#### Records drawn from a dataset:
+++++

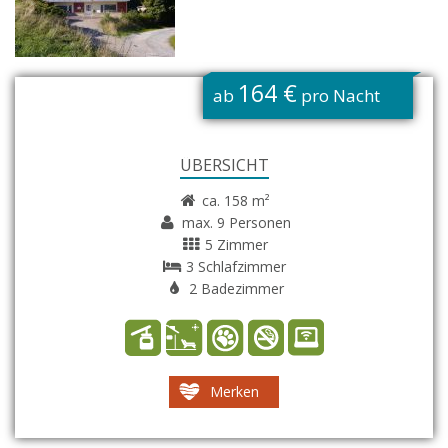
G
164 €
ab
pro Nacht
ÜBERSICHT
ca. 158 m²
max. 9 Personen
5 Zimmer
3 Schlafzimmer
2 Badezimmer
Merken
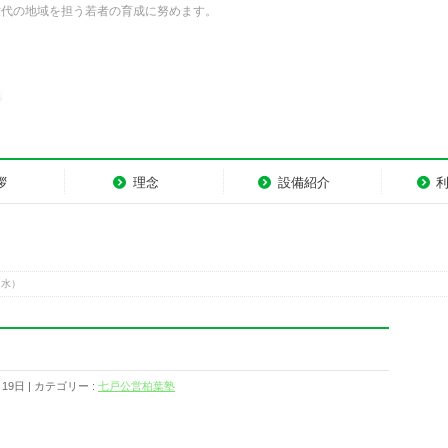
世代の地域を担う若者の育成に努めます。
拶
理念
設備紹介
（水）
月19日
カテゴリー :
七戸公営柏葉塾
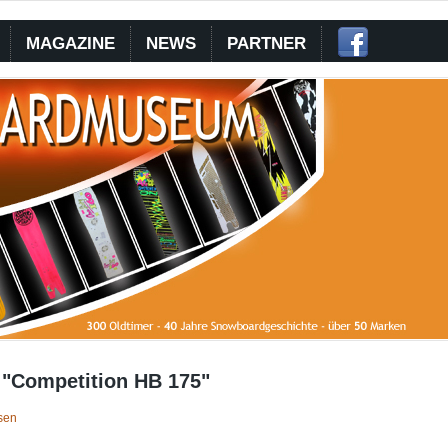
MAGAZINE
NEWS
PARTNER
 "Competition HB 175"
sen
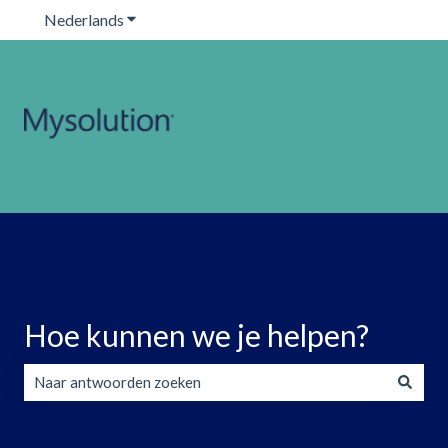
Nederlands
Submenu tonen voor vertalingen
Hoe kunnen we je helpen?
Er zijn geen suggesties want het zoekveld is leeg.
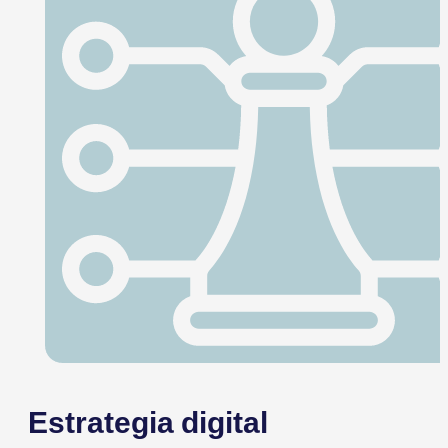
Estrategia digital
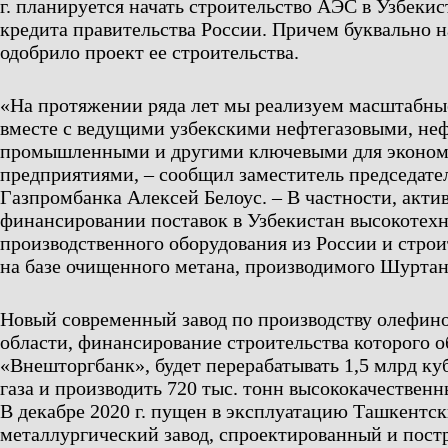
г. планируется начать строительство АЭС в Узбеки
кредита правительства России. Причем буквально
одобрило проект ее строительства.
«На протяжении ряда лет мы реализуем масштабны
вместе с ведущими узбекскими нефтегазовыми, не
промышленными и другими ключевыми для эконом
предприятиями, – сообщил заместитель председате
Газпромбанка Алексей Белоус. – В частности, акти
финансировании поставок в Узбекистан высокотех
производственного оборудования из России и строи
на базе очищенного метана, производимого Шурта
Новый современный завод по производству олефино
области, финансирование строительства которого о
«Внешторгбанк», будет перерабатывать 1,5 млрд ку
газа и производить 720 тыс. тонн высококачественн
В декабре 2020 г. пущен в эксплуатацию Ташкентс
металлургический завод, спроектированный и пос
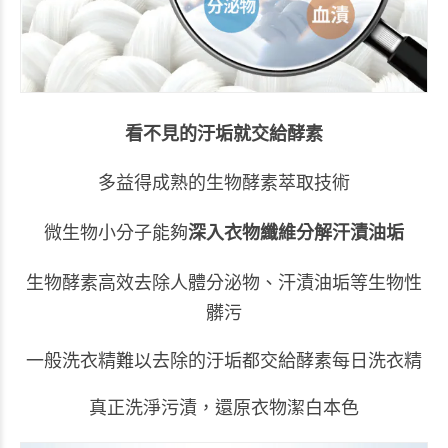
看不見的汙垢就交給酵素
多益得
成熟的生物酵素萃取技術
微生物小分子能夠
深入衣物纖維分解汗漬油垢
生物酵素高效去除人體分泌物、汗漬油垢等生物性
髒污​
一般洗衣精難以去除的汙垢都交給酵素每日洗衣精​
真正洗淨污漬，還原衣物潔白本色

+++++

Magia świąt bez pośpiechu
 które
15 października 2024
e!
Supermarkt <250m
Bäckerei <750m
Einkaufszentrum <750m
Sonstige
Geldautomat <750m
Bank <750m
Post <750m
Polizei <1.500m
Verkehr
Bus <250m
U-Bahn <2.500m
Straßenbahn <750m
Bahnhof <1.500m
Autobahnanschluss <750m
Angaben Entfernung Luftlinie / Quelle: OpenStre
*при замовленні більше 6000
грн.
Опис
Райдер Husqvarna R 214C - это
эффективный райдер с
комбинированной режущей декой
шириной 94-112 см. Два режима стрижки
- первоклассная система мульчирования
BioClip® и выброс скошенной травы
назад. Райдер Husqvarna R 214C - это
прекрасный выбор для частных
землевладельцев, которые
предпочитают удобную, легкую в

+++++

#### About this exercise:
Wherever the word "Husqvarna" appears in the data, return the whole line.

#### Task output:
Райдер Husqvarna R 214C - это
назад. Райдер Husqvarna R 214C - это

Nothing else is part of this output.